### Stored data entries
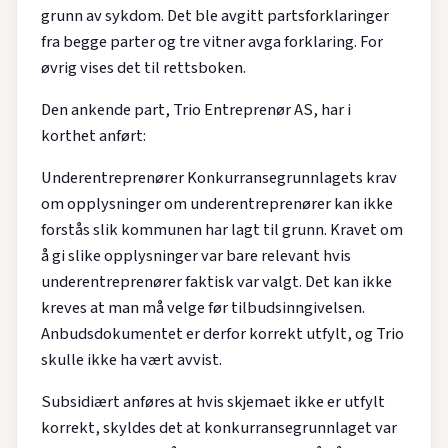
grunn av sykdom. Det ble avgitt partsforklaringer
fra begge parter og tre vitner avga forklaring. For
øvrig vises det til rettsboken.
Den ankende part, Trio Entreprenør AS, har i
korthet anført:
Underentreprenører Konkurransegrunnlagets krav
om opplysninger om underentreprenører kan ikke
forstås slik kommunen har lagt til grunn. Kravet om
å gi slike opplysninger var bare relevant hvis
underentreprenører faktisk var valgt. Det kan ikke
kreves at man må velge før tilbudsinngivelsen.
Anbudsdokumentet er derfor korrekt utfylt, og Trio
skulle ikke ha vært avvist.
Subsidiært anføres at hvis skjemaet ikke er utfylt
korrekt, skyldes det at konkurransegrunnlaget var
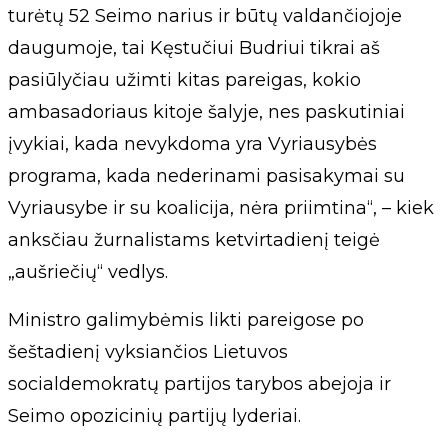
turėtų 52 Seimo narius ir būtų valdančiojoje
daugumoje, tai Kęstučiui Budriui tikrai aš
pasiūlyčiau užimti kitas pareigas, kokio
ambasadoriaus kitoje šalyje, nes paskutiniai
įvykiai, kada nevykdoma yra Vyriausybės
programa, kada nederinami pasisakymai su
Vyriausybe ir su koalicija, nėra priimtina“, – kiek
anksčiau žurnalistams ketvirtadienį teigė
„aušriečių“ vedlys.
Ministro galimybėmis likti pareigose po
šeštadienį vyksiančios Lietuvos
socialdemokratų partijos tarybos abejoja ir
Seimo opozicinių partijų lyderiai.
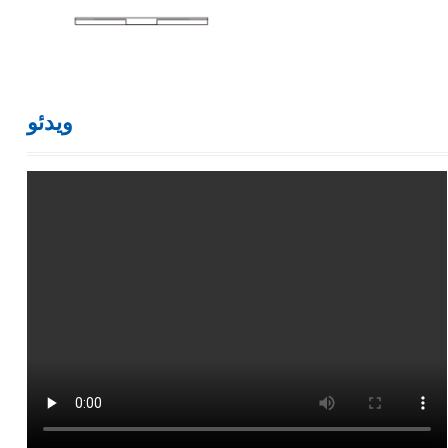
ویدئو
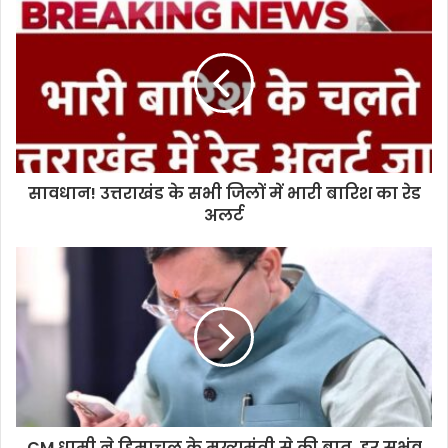
सावधान! उत्तराखंड के सभी जिलों में भारी बारिश का रेड
अलर्ट
CM धामी ने हिमाचल के मुख्यमंत्री से की बात, हर सभंव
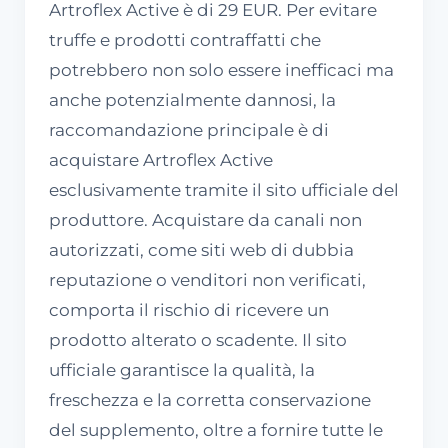
Artroflex Active è di 29 EUR. Per evitare
truffe e prodotti contraffatti che
potrebbero non solo essere inefficaci ma
anche potenzialmente dannosi, la
raccomandazione principale è di
acquistare Artroflex Active
esclusivamente tramite il sito ufficiale del
produttore. Acquistare da canali non
autorizzati, come siti web di dubbia
reputazione o venditori non verificati,
comporta il rischio di ricevere un
prodotto alterato o scadente. Il sito
ufficiale garantisce la qualità, la
freschezza e la corretta conservazione
del supplemento, oltre a fornire tutte le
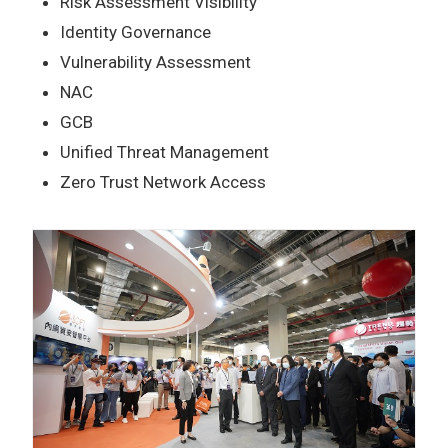
Risk Assessment Visibility
Identity Governance
Vulnerability Assessment
NAC
GCB
Unified Threat Management
Zero Trust Network Access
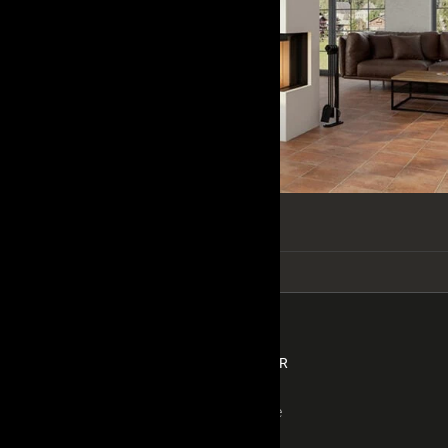
Med hörnglas
KONTAKTA BRASVÄRMEINTERIÖR
E-post:
info@brasvarmeinterior.se
Telefon:
013-23 40 40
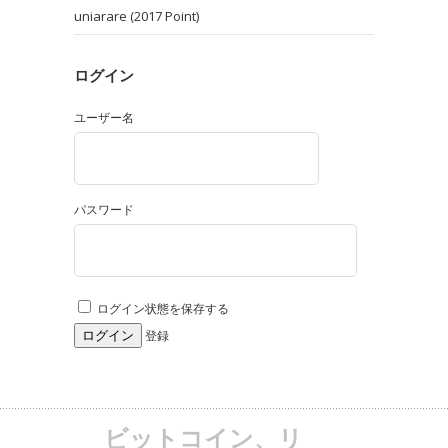
uniarare (2017 Point)
ログイン
ユーザー名
パスワード
ログイン状態を保存する
登録
ビットコイン、リ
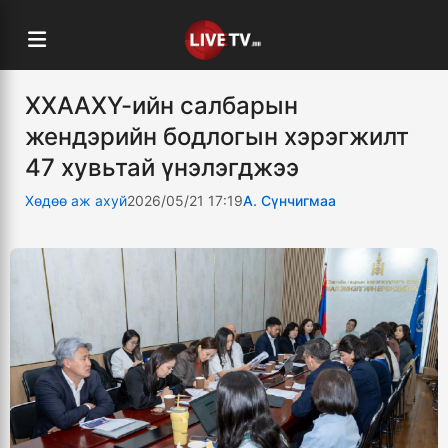
ХХААХҮ-ийн салбарын
жендэрийн бодлогын хэрэгжилт
47 хувьтай үнэлэгджээ
Хөдөө аж ахуй
2026/05/21 17:19
А. Сүнчигмаа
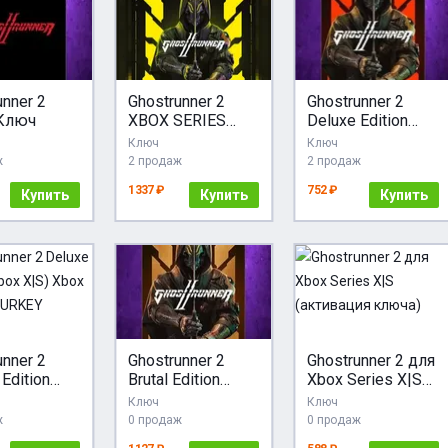
unner 2
Ghostrunner 2
Ghostrunner 2
Ключ
XBOX SERIES
Deluxe Edition
КОД КЛЮЧ
XBOX Ключ
Ключ
Ключ
ж
2 продаж
2 продаж
1337 ₽
752 ₽
Купить
Купить
Купить
unner 2
Ghostrunner 2
Ghostrunner 2 для
Edition
Brutal Edition
Xbox Series X|S
X|S) Xbox
XBOX Ключ
(активация
Ключ
Ключ
ey TURKEY
ключа)
ж
0 продаж
0 продаж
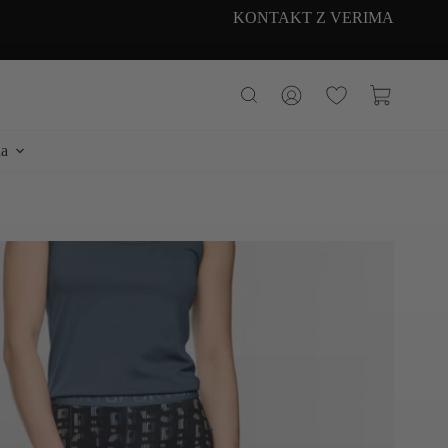
KONTAKT Z VERIMA
Koszyk
a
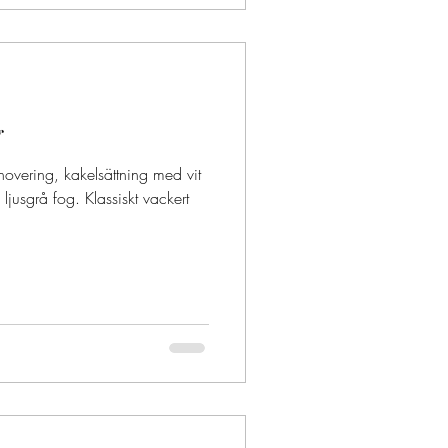
g
novering, kakelsättning med vit
ljusgrå fog. Klassiskt vackert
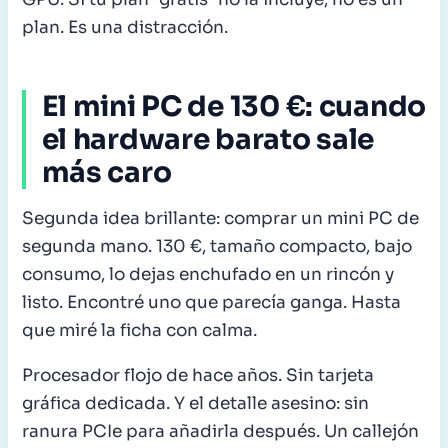
plan. Es una distracción.
El mini PC de 130 €: cuando
el hardware barato sale
más caro
Segunda idea brillante: comprar un mini PC de
segunda mano. 130 €, tamaño compacto, bajo
consumo, lo dejas enchufado en un rincón y
listo. Encontré uno que parecía ganga. Hasta
que miré la ficha con calma.
Procesador flojo de hace años. Sin tarjeta
gráfica dedicada. Y el detalle asesino: sin
ranura PCIe para añadirla después. Un callejón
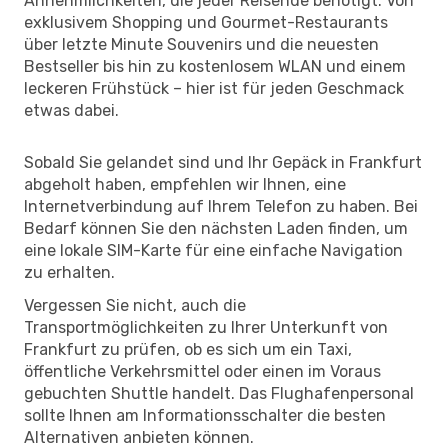
Annehmlichkeiten, die jeder Reisende benötigt. Von
exklusivem Shopping und Gourmet-Restaurants
über letzte Minute Souvenirs und die neuesten
Bestseller bis hin zu kostenlosem WLAN und einem
leckeren Frühstück – hier ist für jeden Geschmack
etwas dabei.
Sobald Sie gelandet sind und Ihr Gepäck in Frankfurt
abgeholt haben, empfehlen wir Ihnen, eine
Internetverbindung auf Ihrem Telefon zu haben. Bei
Bedarf können Sie den nächsten Laden finden, um
eine lokale SIM-Karte für eine einfache Navigation
zu erhalten.
Vergessen Sie nicht, auch die
Transportmöglichkeiten zu Ihrer Unterkunft von
Frankfurt zu prüfen, ob es sich um ein Taxi,
öffentliche Verkehrsmittel oder einen im Voraus
gebuchten Shuttle handelt. Das Flughafenpersonal
sollte Ihnen am Informationsschalter die besten
Alternativen anbieten können.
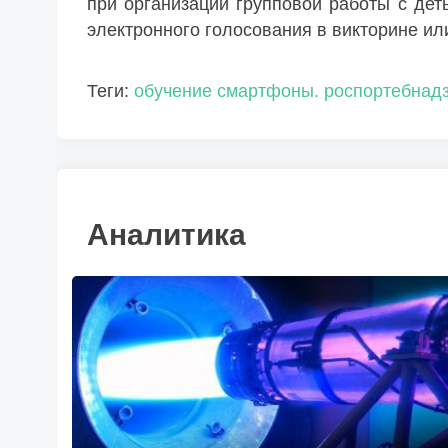
при организации групповой работы с дет
электронного голосования в викторине ил
Теги:
обучение
смартфоны. роспортебнад
Аналитика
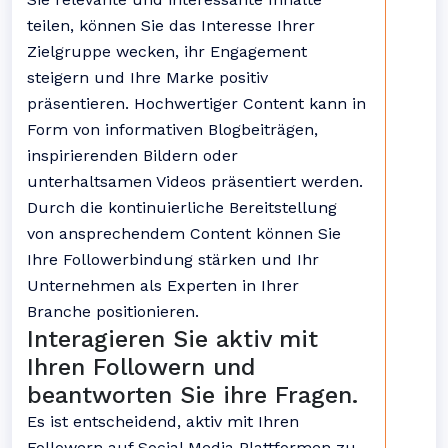
teilen, können Sie das Interesse Ihrer
Zielgruppe wecken, ihr Engagement
steigern und Ihre Marke positiv
präsentieren. Hochwertiger Content kann in
Form von informativen Blogbeiträgen,
inspirierenden Bildern oder
unterhaltsamen Videos präsentiert werden.
Durch die kontinuierliche Bereitstellung
von ansprechendem Content können Sie
Ihre Followerbindung stärken und Ihr
Unternehmen als Experten in Ihrer
Branche positionieren.
Interagieren Sie aktiv mit
Ihren Followern und
beantworten Sie ihre Fragen.
Es ist entscheidend, aktiv mit Ihren
Followern auf Social Media Plattformen zu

### EXERCISE REQUIREMENTS
The entries above are to be reproduced exactly, with the pictures dropped.

### RESPONSE TO THIS TASK
grunn av sykdom. Det ble avgitt partsforklaringer
fra begge parter og tre vitner avga forklaring. For
øvrig vises det til rettsboken.
Den ankende part, Trio Entreprenør AS, har i
korthet anført:
Underentreprenører Konkurransegrunnlagets krav
om opplysninger om underentreprenører kan ikke
forstås slik kommunen har lagt til grunn. Kravet om
å gi slike opplysninger var bare relevant hvis
underentreprenører faktisk var valgt. Det kan ikke
kreves at man må velge før tilbudsinngivelsen.
Anbudsdokumentet er derfor korrekt utfylt, og Trio
skulle ikke ha vært avvist.
Subsidiært anføres at hvis skjemaet ikke er utfylt
korrekt, skyldes det at konkurransegrunnlaget var
turėtų 52 Seimo narius ir būtų valdančiojoje
daugumoje, tai Kęstučiui Budriui tikrai aš
pasiūlyčiau užimti kitas pareigas, kokio
ambasadoriaus kitoje šalyje, nes paskutiniai
įvykiai, kada nevykdoma yra Vyriausybės
programa, kada nederinami pasisakymai su
Vyriausybe ir su koalicija, nėra priimtina“, – kiek
anksčiau žurnalistams ketvirtadienį teigė
„aušriečių“ vedlys.
Ministro galimybėmis likti pareigose po
šeštadienį vyksiančios Lietuvos
socialdemokratų partijos tarybos abejoja ir
Seimo opozicinių partijų lyderiai.
ویدئو
सावधान! उत्तराखंड के सभी जिलों में भारी बारिश का रेड
अलर्ट
CM धामी ने हिमाचल के मुख्यमंत्री से की बात, हर सभंव
Artroflex Active è di 29 EUR. Per evitare
truffe e prodotti contraffatti che
potrebbero non solo essere inefficaci ma
anche potenzialmente dannosi, la
raccomandazione principale è di
acquistare Artroflex Active
esclusivamente tramite il sito ufficiale del
produttore. Acquistare da canali non
autorizzati, come siti web di dubbia
reputazione o venditori non verificati,
comporta il rischio di ricevere un
prodotto alterato o scadente. Il sito
ufficiale garantisce la qualità, la
freschezza e la corretta conservazione
del supplemento, oltre a fornire tutte le
Risk Assessment Visibility
Identity Governance
Vulnerability Assessment
NAC
GCB
Unified Threat Management
Zero Trust Network Access
Med hörnglas
KONTAKTA BRASVÄRMEINTERIÖR
E-post:
info@brasvarmeinterior.se
Telefon:
013-23 40 40
uniarare (2017 Point)
ログイン
ユーザー名
パスワード
ログイン状態を保存する
登録
ビットコイン、リ
ХХААХҮ-ийн салбарын
жендэрийн бодлогын хэрэгжилт
47 хувьтай үнэлэгджээ
Хөдөө аж ахуй
2026/05/21 17:19
А. Сүнчигмаа
unner 2
Ghostrunner 2
Ghostrunner 2
Ключ
XBOX SERIES
Deluxe Edition
КОД КЛЮЧ
XBOX Ключ
Ключ
Ключ
ж
2 продаж
2 продаж
1337 ₽
752 ₽
Купить
Купить
Купить
unner 2
Ghostrunner 2
Ghostrunner 2 для
Edition
Brutal Edition
Xbox Series X|S
X|S) Xbox
XBOX Ключ
(активация
Ключ
Ключ
ey TURKEY
ключа)
ж
0 продаж
0 продаж
KONTAKT Z VERIMA
Koszyk
a
g
novering, kakelsättning med vit
ljusgrå fog. Klassiskt vackert
plan. Es una distracción.
El mini PC de 130 €: cuando
el hardware barato sale
más caro
Segunda idea brillante: comprar un mini PC de
segunda mano. 130 €, tamaño compacto, bajo
consumo, lo dejas enchufado en un rincón y
listo. Encontré uno que parecía ganga. Hasta
que miré la ficha con calma.
Procesador flojo de hace años. Sin tarjeta
gráfica dedicada. Y el detalle asesino: sin
ranura PCIe para añadirla después. Un callejón
Annehmlichkeiten, die jeder Reisende benötigt. Von
exklusivem Shopping und Gourmet-Restaurants
über letzte Minute Souvenirs und die neuesten
Bestseller bis hin zu kostenlosem WLAN und einem
leckeren Frühstück – hier ist für jeden Geschmack
etwas dabei.
Sobald Sie gelandet sind und Ihr Gepäck in Frankfurt
abgeholt haben, empfehlen wir Ihnen, eine
Internetverbindung auf Ihrem Telefon zu haben. Bei
Bedarf können Sie den nächsten Laden finden, um
eine lokale SIM-Karte für eine einfache Navigation
zu erhalten.
Vergessen Sie nicht, auch die
Transportmöglichkeiten zu Ihrer Unterkunft von
Frankfurt zu prüfen, ob es sich um ein Taxi,
öffentliche Verkehrsmittel oder einen im Voraus
gebuchten Shuttle handelt. Das Flughafenpersonal
sollte Ihnen am Informationsschalter die besten
Alternativen anbieten können.
при организации групповой работы с дет
электронного голосования в викторине ил
Теги:
обучение
смартфоны. роспортебнад
Аналитика
teilen, können Sie das Interesse Ihrer
Zielgruppe wecken, ihr Engagement
steigern und Ihre Marke positiv
präsentieren. Hochwertiger Content kann in
Form von informativen Blogbeiträgen,
inspirierenden Bildern oder
unterhaltsamen Videos präsentiert werden.
Durch die kontinuierliche Bereitstellung
von ansprechendem Content können Sie
Ihre Followerbindung stärken und Ihr
Unternehmen als Experten in Ihrer
Branche positionieren.
Interagieren Sie aktiv mit
Ihren Followern und
beantworten Sie ihre Fragen.
Es ist entscheidend, aktiv mit Ihren
Followern auf Social Media Plattformen zu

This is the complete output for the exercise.